## TASK PROMPT
Set down the data below from its first line to the line holding "momento de fundação", inclusive; omit all pictures.

## DATA TO PROCESS
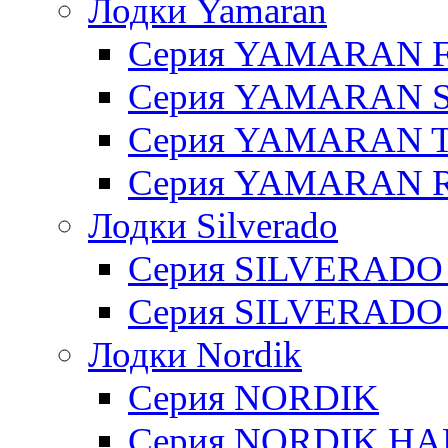
Лодки Yamaran
Серия YAMARAN 
Серия YAMARAN 
Серия YAMARAN 
Серия YAMARAN R
Лодки Silverado
Серия SILVERADO
Серия SILVERADO
Лодки Nordik
Серия NORDIK
Серия NORDIK H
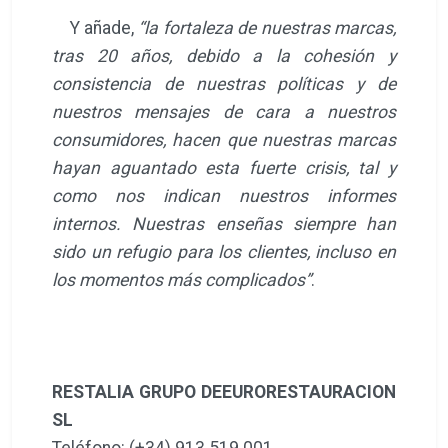
Y añade,
“la fortaleza de nuestras marcas,
tras 20 años, debido a la cohesión y
consistencia de nuestras políticas y de
nuestros mensajes de cara a nuestros
consumidores, hacen que nuestras marcas
hayan aguantado esta fuerte crisis, tal y
como nos indican nuestros informes
internos. Nuestras enseñas siempre han
sido un refugio para los clientes, incluso en
los momentos más complicados”
.
RESTALIA GRUPO DEEURORESTAURACION
SL
Teléfono: (+34) 913 519 001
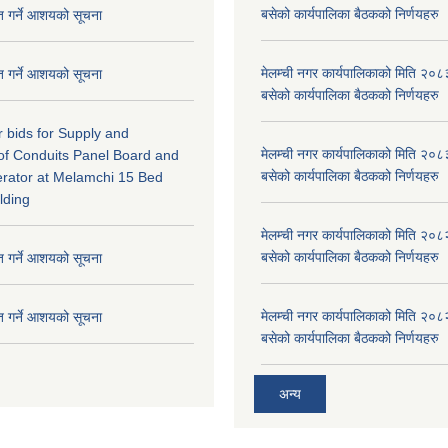
बसेको कार्यपालिका बैठकको निर्णयहरु
ृत गर्ने आशयको सूचना
मेलम्ची नगर कार्यपालिकाको मिति २०८
ृत गर्ने आशयको सूचना
बसेको कार्यपालिका बैठकको निर्णयहरु
or bids for Supply and
मेलम्ची नगर कार्यपालिकाको मिति २०८
n of Conduits Panel Board and
बसेको कार्यपालिका बैठकको निर्णयहरु
rator at Melamchi 15 Bed
lding
मेलम्ची नगर कार्यपालिकाको मिति २०८
बसेको कार्यपालिका बैठकको निर्णयहरु
ृत गर्ने आशयको सूचना
मेलम्ची नगर कार्यपालिकाको मिति २०८
ृत गर्ने आशयको सूचना
बसेको कार्यपालिका बैठकको निर्णयहरु
अन्य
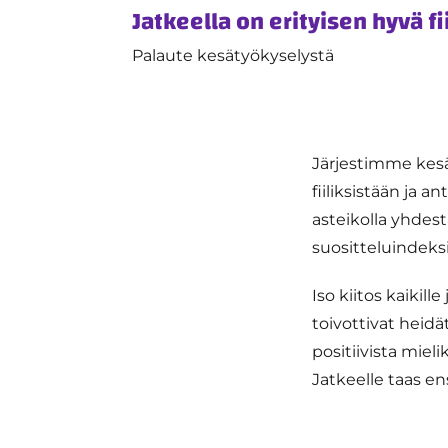
Jatkeella on erityisen hyvä fii
Palaute kesätyökyselystä
Järjestimme kesä
fiiliksistään ja 
asteikolla yhdest
suositteluindeksi 
Iso kiitos kaikill
toivottivat heid
positiivista mie
Jatkeelle taas en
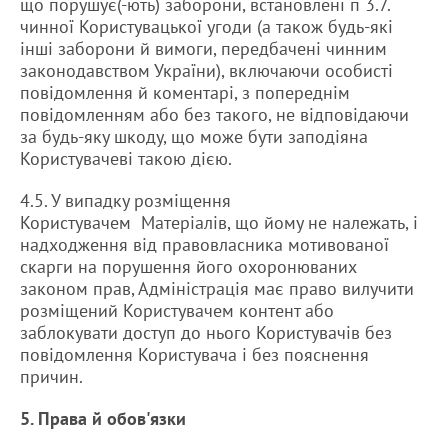
що порушує(-ють) заборони, встановлені п 3.7.
чинної Користувацької угоди (а також будь-які
інші заборони й вимоги, передбачені чинним
законодавством України), включаючи особисті
повідомлення й коментарі, з попереднім
повідомленням або без такого, не відповідаючи
за будь-яку шкоду, що може бути заподіяна
Користувачеві такою дією.
4.5. У випадку розміщення
Користувачем Матеріалів, що йому не належать, і
надходження від правовласника мотивованої
скарги на порушення його охоронюваних
законом прав, Адміністрація має право вилучити
розміщений Користувачем контент або
заблокувати доступ до нього Користувачів без
повідомлення Користувача і без пояснення
причин.
5. Права й обов'язки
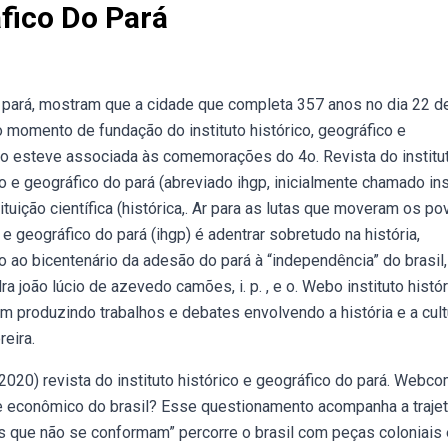
áfico Do Pará
 pará, mostram que a cidade que completa 357 anos no dia 22 d
 momento de fundação do instituto histórico, geográfico e
ção esteve associada às comemorações do 4o. Revista do institu
co e geográfico do pará (abreviado ihgp, inicialmente chamado ins
ituição científica (histórica,. Ar para as lutas que moveram os p
e geográfico do pará (ihgp) é adentrar sobretudo na história,
 ao bicentenário da adesão do pará à “independência” do brasil,
a joão lúcio de azevedo camões, i. p. , e o. Webo instituto histór
 produzindo trabalhos e debates envolvendo a história e a cult
reira.
 (2020) revista do instituto histórico e geográfico do pará. Webc
l e econômico do brasil? Esse questionamento acompanha a trajet
 que não se conformam” percorre o brasil com peças coloniais 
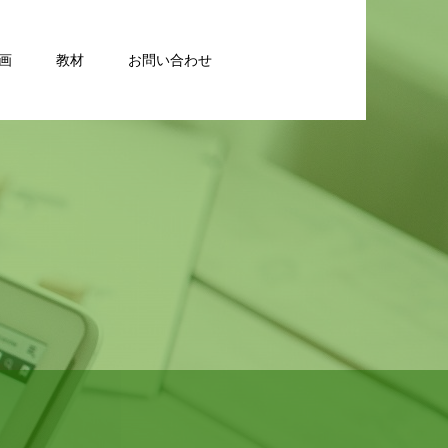
画
教材
お問い合わせ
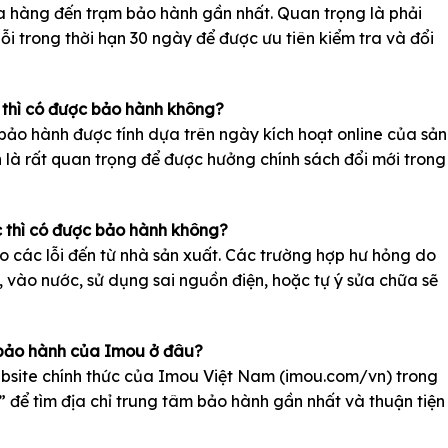
 hàng đến trạm bảo hành gần nhất. Quan trọng là phải
ỗi trong thời hạn 30 ngày để được ưu tiên kiểm tra và đổi
thì có được bảo hành không?
bảo hành được tính dựa trên ngày kích hoạt online của sản
n là rất quan trọng để được hưởng chính sách đổi mới trong
c thì có được bảo hành không?
o các lỗi đến từ nhà sản xuất. Các trường hợp hư hỏng do
 vào nước, sử dụng sai nguồn điện, hoặc tự ý sửa chữa sẽ
 bảo hành của Imou ở đâu?
website chính thức của Imou Việt Nam (imou.com/vn) trong
để tìm địa chỉ trung tâm bảo hành gần nhất và thuận tiện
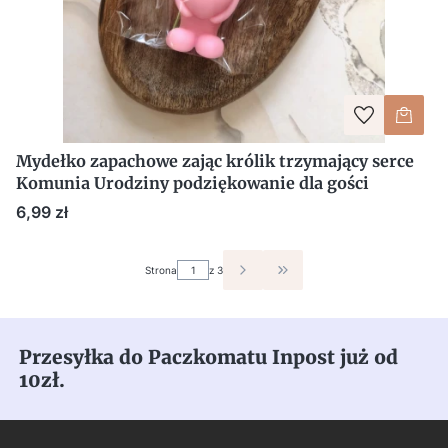
Mydełko zapachowe zając królik trzymający serce
Komunia Urodziny podziękowanie dla gości
Cena
6,99 zł
Strona
z 3
PRZEJDŹ DO OSTATNIEJ S
Przesyłka do Paczkomatu Inpost już od
10zł.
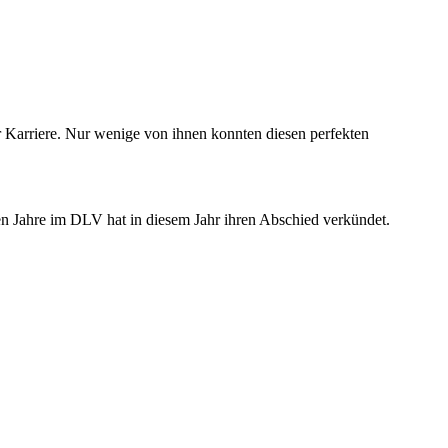
r Karriere. Nur wenige von ihnen konnten diesen perfekten
n Jahre im DLV hat in diesem Jahr ihren Abschied verkündet.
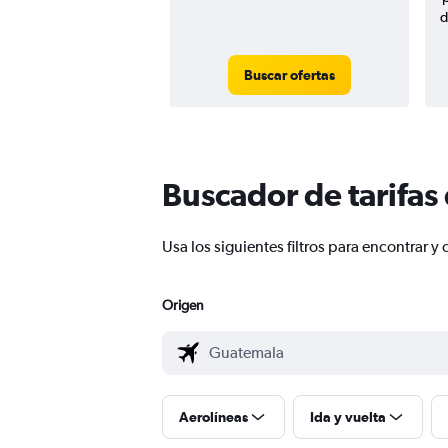
d
Buscar ofertas
Buscador de tarifas
Usa los siguientes filtros para encontrar
Origen
Aerolíneas
Ida y vuelta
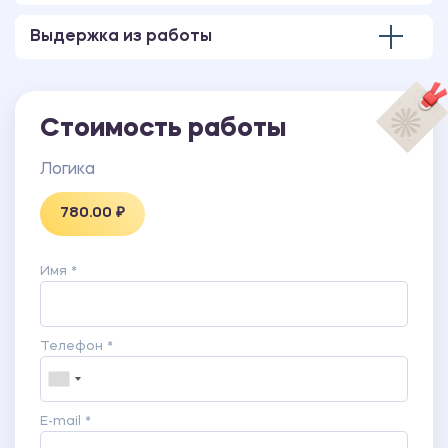
Выдержка из работы
Стоимость работы
Логика
780.00 ₽
Имя *
Телефон *
E-mail *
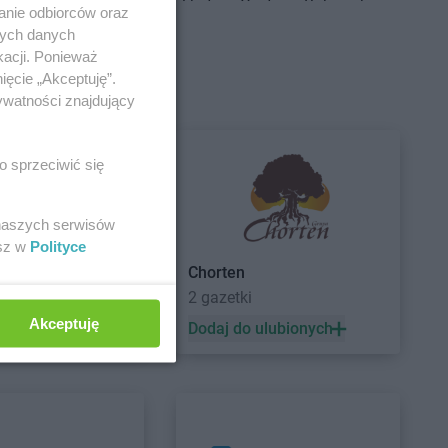
Centrum
Brudzeń
Delikatesy Centrum
Bukowsko
anie odbiorców oraz
Delikatesy Centrum
Busko-Zdrój
nych danych
Centrum
Brusy
Delikatesy Centrum
kacji. Ponieważ
Centrum
Brzączowice
Buszkowiczki
ięcie „Akceptuję”.
Centrum
Brzeszcze
Delikatesy Centrum
Byczyna
ywatności znajdujący
Centrum
Brzezinka
Delikatesy Centrum
Bydgoszcz
Centrum
Brzeziny
Delikatesy Centrum
Bystra
o sprzeciwić się
Centrum
Brzezna
Podhalańska
Centrum
Brzeźnica
Delikatesy Centrum
Bystry
Centrum
Brzostek
Delikatesy Centrum
Bystrzyca
 naszych serwisów
Centrum
Brzoza
Kłodzka
esz w
Polityce
Centrum
Brzóza
Delikatesy Centrum
Bytom
Chorten
2 gazetki
Akceptuję
 ulubionych
Dodaj do ulubionych
Centrum
Ciężkowice
Delikatesy Centrum
Czernichów
Centrum
Cmolas
Delikatesy Centrum
Częstochowa
Centrum
Czarna
Delikatesy Centrum
Czubrowice
Centrum
Czarna
Delikatesy Centrum
Czudec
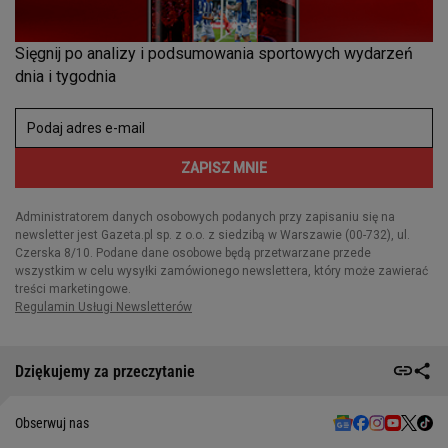
Dziękujemy za przeczytanie
Obserwuj nas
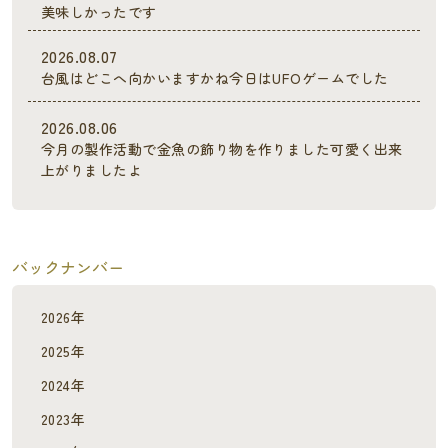
美味しかったです
2026.08.07
台風はどこへ向かいますかね今日はUFOゲームでした
2026.08.06
今月の製作活動で金魚の飾り物を作りました可愛く出来
上がりましたよ
バックナンバー
2026年
2025年
2024年
2023年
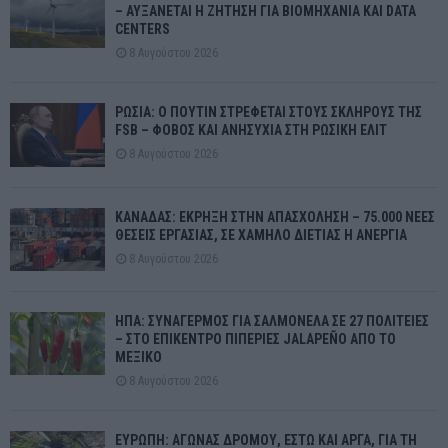
– ΑΥΞΑΝΕΤΑΙ Η ΖΗΤΗΣΗ ΓΙΑ ΒΙΟΜΗΧΑΝΙΑ ΚΑΙ DATA
CENTERS
8 Αυγούστου 2026
ΡΩΣΙΑ: Ο ΠΟΥΤΙΝ ΣΤΡΕΦΕΤΑΙ ΣΤΟΥΣ ΣΚΛΗΡΟΥΣ ΤΗΣ
FSB – ΦΟΒΟΣ ΚΑΙ ΑΝΗΣΥΧΙΑ ΣΤΗ ΡΩΣΙΚΗ ΕΛΙΤ
8 Αυγούστου 2026
ΚΑΝΑΔΑΣ: ΕΚΡΗΞΗ ΣΤΗΝ ΑΠΑΣΧΟΛΗΣΗ – 75.000 ΝΕΕΣ
ΘΕΣΕΙΣ ΕΡΓΑΣΙΑΣ, ΣΕ ΧΑΜΗΛΟ ΔΙΕΤΙΑΣ Η ΑΝΕΡΓΙΑ
8 Αυγούστου 2026
ΗΠΑ: ΣΥΝΑΓΕΡΜΟΣ ΓΙΑ ΣΑΛΜΟΝΕΛΑ ΣΕ 27 ΠΟΛΙΤΕΙΕΣ
– ΣΤΟ ΕΠΙΚΕΝΤΡΟ ΠΙΠΕΡΙΕΣ JALAPEÑO ΑΠΟ ΤΟ
ΜΕΞΙΚΟ
8 Αυγούστου 2026
ΕΥΡΩΠΗ: ΑΓΩΝΑΣ ΔΡΟΜΟΥ, ΕΣΤΩ ΚΑΙ ΑΡΓΑ, ΓΙΑ ΤΗ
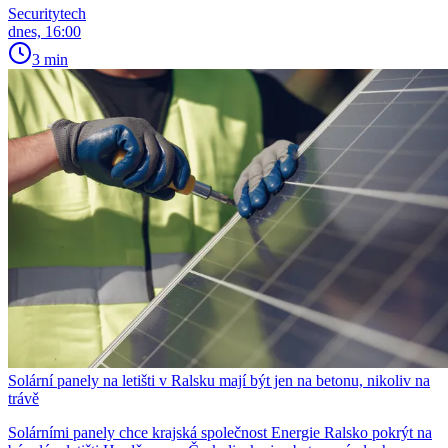
Securitytech
dnes, 16:00
3 min
Solární panely na letišti v Ralsku mají být jen na betonu, nikoliv na
trávě
Solárními panely chce krajská společnost Energie Ralsko pokrýt na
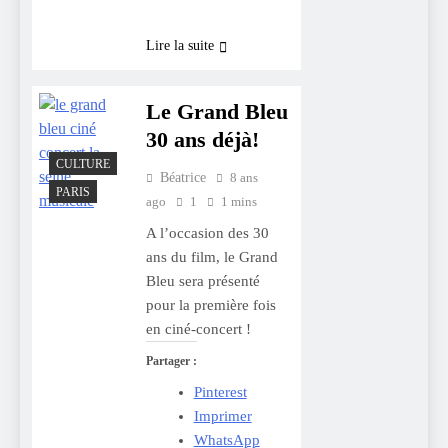
Lire la suite
Le Grand Bleu
30 ans déjà!
CULTURE
Béatrice
8 ans
PARIS
ago
1
1 mins
A l’occasion des 30
ans du film, le Grand
Bleu sera présenté
pour la première fois
en ciné-concert !
Partager :
Pinterest
Imprimer
WhatsApp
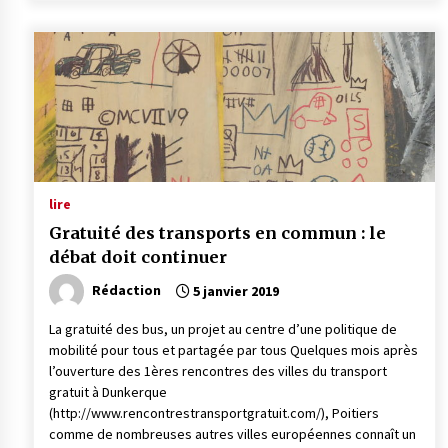
lire
Gratuité des transports en commun : le
débat doit continuer
Rédaction
5 janvier 2019
La gratuité des bus, un projet au centre d’une politique de
mobilité pour tous et partagée par tous Quelques mois après
l’ouverture des 1ères rencontres des villes du transport
gratuit à Dunkerque
(http://www.rencontrestransportgratuit.com/), Poitiers
comme de nombreuses autres villes européennes connaît un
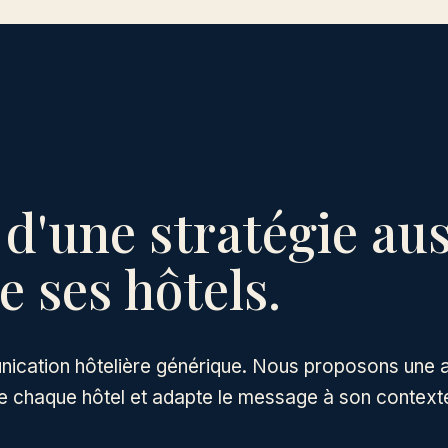
 d'une stratégie au
 ses hôtels.
cation hôtelière générique. Nous proposons une a
 de chaque hôtel et adapte le message à son context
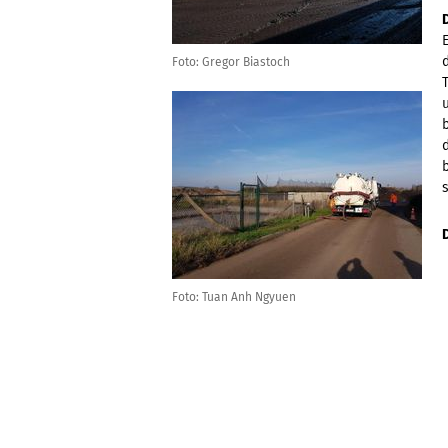
Foto: Gregor Biastoch
Foto: Tuan Anh Ngyuen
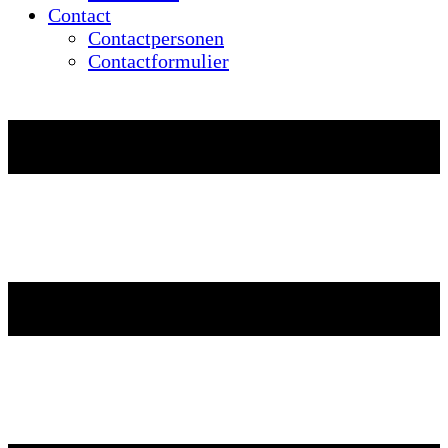
Contact
Contactpersonen
Contactformulier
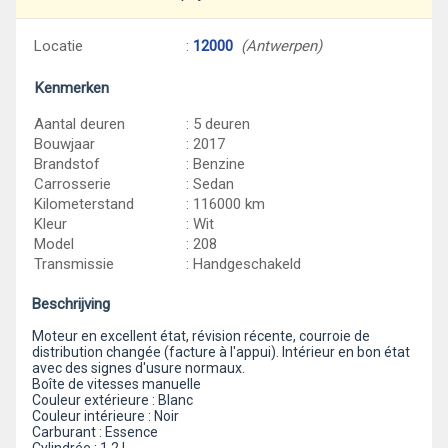
Locatie
:
12000
(Antwerpen)
Kenmerken
Aantal deuren
: 5 deuren
Bouwjaar
: 2017
Brandstof
: Benzine
Carrosserie
: Sedan
Kilometerstand
: 116000 km
Kleur
: Wit
Model
: 208
Transmissie
: Handgeschakeld
Beschrijving
Moteur en excellent état, révision récente, courroie de
distribution changée (facture à l'appui). Intérieur en bon état
avec des signes d'usure normaux.
Boîte de vitesses manuelle
Couleur extérieure : Blanc
Couleur intérieure : Noir
Carburant : Essence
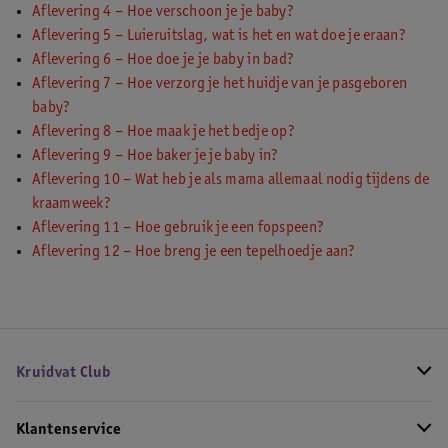
Aflevering 4 – Hoe verschoon je je baby?
Aflevering 5 – Luieruitslag, wat is het en wat doe je eraan?
Aflevering 6 – Hoe doe je je baby in bad?
Aflevering 7 – Hoe verzorg je het huidje van je pasgeboren
baby?
Aflevering 8 – Hoe maak je het bedje op?
Aflevering 9 – Hoe baker je je baby in?
Aflevering 10 – Wat heb je als mama allemaal nodig tijdens de
kraamweek?
Aflevering 11 – Hoe gebruik je een fopspeen?
Aflevering 12 – Hoe breng je een tepelhoedje aan?
Kruidvat Club
Klantenservice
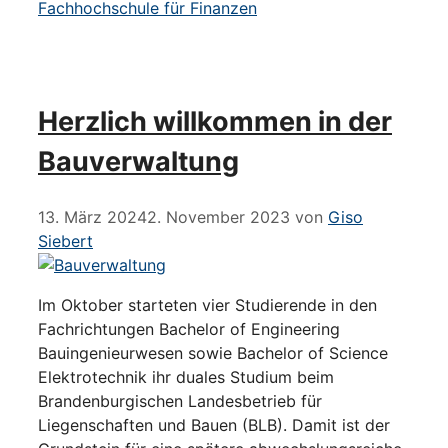
Fachhochschule für Finanzen
Herzlich willkommen in der
Bauverwaltung
13. März 2024
2. November 2023
von
Giso
Siebert
Im Oktober starteten vier Studierende in den
Fachrichtungen Bachelor of Engineering
Bauingenieurwesen sowie Bachelor of Science
Elektrotechnik ihr duales Studium beim
Brandenburgischen Landesbetrieb für
Liegenschaften und Bauen (BLB). Damit ist der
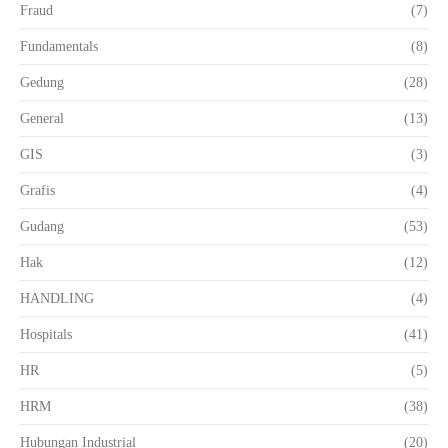
Fraud
(7)
Fundamentals
(8)
Gedung
(28)
General
(13)
GIS
(3)
Grafis
(4)
Gudang
(53)
Hak
(12)
HANDLING
(4)
Hospitals
(41)
HR
(5)
HRM
(38)
Hubungan Industrial
(20)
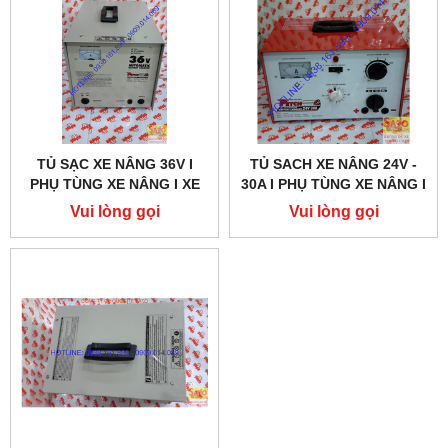
TỦ SẠC XE NÂNG 36V I
TỦ SACH XE NÂNG 24V -
PHỤ TÙNG XE NÂNG I XE
30A I PHỤ TÙNG XE NÂNG I
NÂNG SATO
XE NÂNG SATO
Vui lòng gọi
Vui lòng gọi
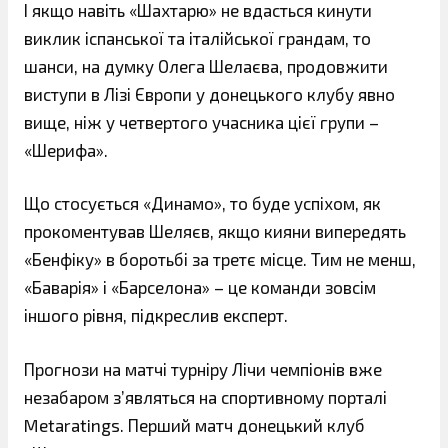
І якщо навіть «Шахтарю» не вдасться кинути
виклик іспанської та італійської грандам, то
шанси, на думку Олега Шелаєва, продовжити
виступи в Лізі Європи у донецького клубу явно
вище, ніж у четвертого учасника цієї групи –
«Шерифа».
Що стосується «Динамо», то буде успіхом, як
прокоментував Шеляєв, якщо кияни випередять
«Бенфіку» в боротьбі за третє місце. Тим не менш,
«Баварія» і «Барселона» – це команди зовсім
іншого рівня, підкреслив експерт.
Прогнози на матчі турніру Лічи чемпіонів вже
незабаром з’являться на спортивному порталі
Metaratings. Перший матч донецький клуб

## EXERCISE OUTPUT
Лодки Yamaran
Серия YAMARAN 
Серия YAMARAN 
Серия YAMARAN 
Серия YAMARAN R
Лодки Silverado
Серия SILVERADO
Серия SILVERADO
Лодки Nordik
Серия NORDIK
Серия NORDIK H
Y añade,
“la fortaleza de nuestras marcas,
tras 20 años, debido a la cohesión y
consistencia de nuestras políticas y de
nuestros mensajes de cara a nuestros
consumidores, hacen que nuestras marcas
hayan aguantado esta fuerte crisis, tal y
como nos indican nuestros informes
internos. Nuestras enseñas siempre han
sido un refugio para los clientes, incluso en
los momentos más complicados”
.
RESTALIA GRUPO DEEURORESTAURACION
SL
Teléfono: (+34) 913 519 001
बसेको कार्यपालिका बैठकको निर्णयहरु
ृत गर्ने आशयको सूचना
मेलम्ची नगर कार्यपालिकाको मिति २०८
ृत गर्ने आशयको सूचना
बसेको कार्यपालिका बैठकको निर्णयहरु
or bids for Supply and
मेलम्ची नगर कार्यपालिकाको मिति २०८
n of Conduits Panel Board and
बसेको कार्यपालिका बैठकको निर्णयहरु
rator at Melamchi 15 Bed
lding
मेलम्ची नगर कार्यपालिकाको मिति २०८
बसेको कार्यपालिका बैठकको निर्णयहरु
ृत गर्ने आशयको सूचना
मेलम्ची नगर कार्यपालिकाको मिति २०८
ृत गर्ने आशयको सूचना
बसेको कार्यपालिका बैठकको निर्णयहरु
अन्य
Jatkeella on erityisen hyvä fii
Palaute kesätyökyselystä
Järjestimme kesä
fiiliksistään ja 
asteikolla yhdest
suositteluindeksi 
Iso kiitos kaikill
toivottivat heid
positiivista mie
Jatkeelle taas en
що порушує(-ють) заборони, встановлені п 3.7.
чинної Користувацької угоди (а також будь-які
інші заборони й вимоги, передбачені чинним
законодавством України), включаючи особисті
повідомлення й коментарі, з попереднім
повідомленням або без такого, не відповідаючи
за будь-яку шкоду, що може бути заподіяна
Користувачеві такою дією.
4.5. У випадку розміщення
Користувачем Матеріалів, що йому не належать, і
надходження від правовласника мотивованої
скарги на порушення його охоронюваних
законом прав, Адміністрація має право вилучити
розміщений Користувачем контент або
заблокувати доступ до нього Користувачів без
повідомлення Користувача і без пояснення
причин.
5. Права й обов'язки
áfico Do Pará
 pará, mostram que a cidade que completa 357 anos no dia 22 d
 momento de fundação do instituto histórico, geográfico e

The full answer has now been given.